ICON: Congratulations on your latest role in Ready Or Not. Can you recall your first big break? Where were you when you first landed the role?
Mark O’Brien: “That’s funny I remember it very well, I was in Canada, where I’m from because I’d booked a large supporting role in a mini series called Above and Beyond which was a Canadian mini series, and I was 20 and I was actually on the bus. I got a call – I didn’t have an agent so it was straight from the producer – and he said, “oh we’re offering you the support act”. I completely got off at the wrong stop, I got off a stop early because I was so surprised and shocked…”
You moved to LA about six years ago now. What was the turning point to push you to make the big move?
MO: “I’m just such a fan of movies in general, and it’s the capital of the world for film making. I mean everyone goes there, so I just knew that the best of the best would be there and I wanted to try my hand with my heroes… I just wanted to work in a place where people would just sleep and breathe movies.”
What has been the most challenging role you’ve faced?
MO: “I played a real life goalie, Terry Sawchuk, in the movie Goalie last year, and I found that really challenging because he is such an introverted character. So he couldn’t really articulate himself very well, even his feelings to himself, so it was very hard to play someone with no direct line to why he was doing things or how he was doing things. It was all kind of bottled up and confused… So it was kind of going on raw emotion which was challenging.”
When looking at the popularity of streaming services, do you believe the rise of this new platform is a help or hindrance with up-and-coming actors?
MO: “That’s a really interesting question. I think it’s changed the entire business in a lot of ways because now the world of celebrities is not a small cook of people and if you get in, then you’re just in. There are so many shows, there [are] so many actors that the clique of being a working actor or a star has grown considerably. That’s why I think movie stars don’t exist quite as much anymore, the movie stars do exist but movie stars before all of this began, all the streaming services, so I think it’s changed in that way, among others. But I think it’s beneficial for actors because there’s more jobs, more opportunities and when that happens people are willing to take more risks … they take a lot of risks with actors and people who are unknown, and people who we’ve never seen before and people from all different backgrounds.”
You and your wife Georgina are both featured in recent films. How do you juggle raising a daughter and family life on top of your busy schedules?

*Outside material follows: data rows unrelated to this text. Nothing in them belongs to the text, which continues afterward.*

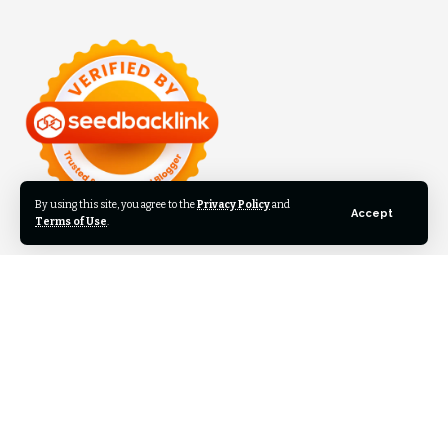
By using this site, you agree to the
Privacy Policy
and
Accept
Terms of Use
.
©2024 Inilah Kita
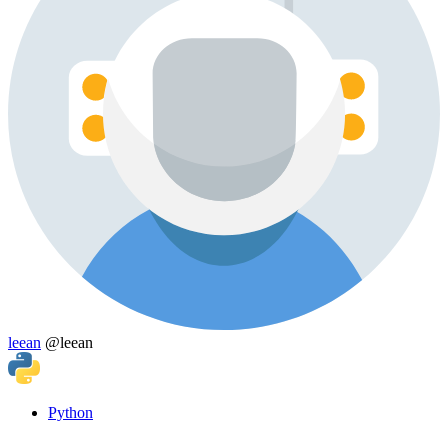
leean
@leean
Python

MO: “To be honest, it’s very difficult [as] we’re not in the position where we are assisted. We don’t have any of that and we don’t even have any family who live in Los Angles so we do everything ourselves. Basically it’s just scheduling everything to a T, every day we schedule out because we have so much work to do and it’s just impossible to get it all done. She’s my teammate, she’s my friend, she’s my wife. So when someone has something they need to do the other one just picks up the slack and takes care of our daughter for that day or that evening… I take work really seriously because I love it so I really take my time with it and make sure it’s given the most attention that I can give it because anyone watching my work deserves nothing less than something really good.”
What has been the initial reaction to Ready or Not from the public?
MO: “So far it’s been really good through word of mouth and people really like it and everyone I know has been really impressed and that’s so encouraging because in this business you never know if first of all, it’s going to be good. Second of all, if it’s going to be enjoyable and third of all, if it’s even going to ticks all of those boxes.”
Ready or Not is best described as a horror film. But how does it differ from the traditional genre or format?
MO: “I think it’s not as grotesque for the sake of shock value. There are certain kinds of gore in the movie and definitely a certain amount of blood in the movie but I think that it’s more a story technique … it works kind of accenting the comedy of the film itself. And I also think it has a really interesting socio-political message about breed and wealth and family dynamics.”
What was the on-set dynamic like, particularly when filming such a gory and dark film?
MO: “The dynamic was constant laughter and joking and there were few and far between serious moments off-camera. It’s a great pool of people who like having fun and doing their jobs and we all felt lucky to be there because that trickled down from the producers and the director.”
Are there any special effects secrets you can share?
MO: “It’s hard to give anything away, but the last scene of the movie is really very intense. It was filmed on the second day of shooting and that was the most props, the most special effects involved. It had everything and we shot that the second day [of] filming, which really broke the ice in every sense.”
Lastly, in a real-world setting, are there any lessons we can learn from the film? Other than to look extensively into your in-laws, ha.
MO: “In the movie there’s tradition but I think it goes to show that even though the stakes are really high for the family to continue this tradition, at the same time it’s funny because we live in a world where people are really holding onto traditions with a tight grasp and not willing to let them go, when times change. And times change and I think you need to move with the times, listen to the times and understand other view points. I thought about that after seeing the movie and before I watched it, I was like ‘oh it’s kind of funny hanging onto things that don’t really make sense anymore.’ ”
Read or Not is in Australian cinemas now.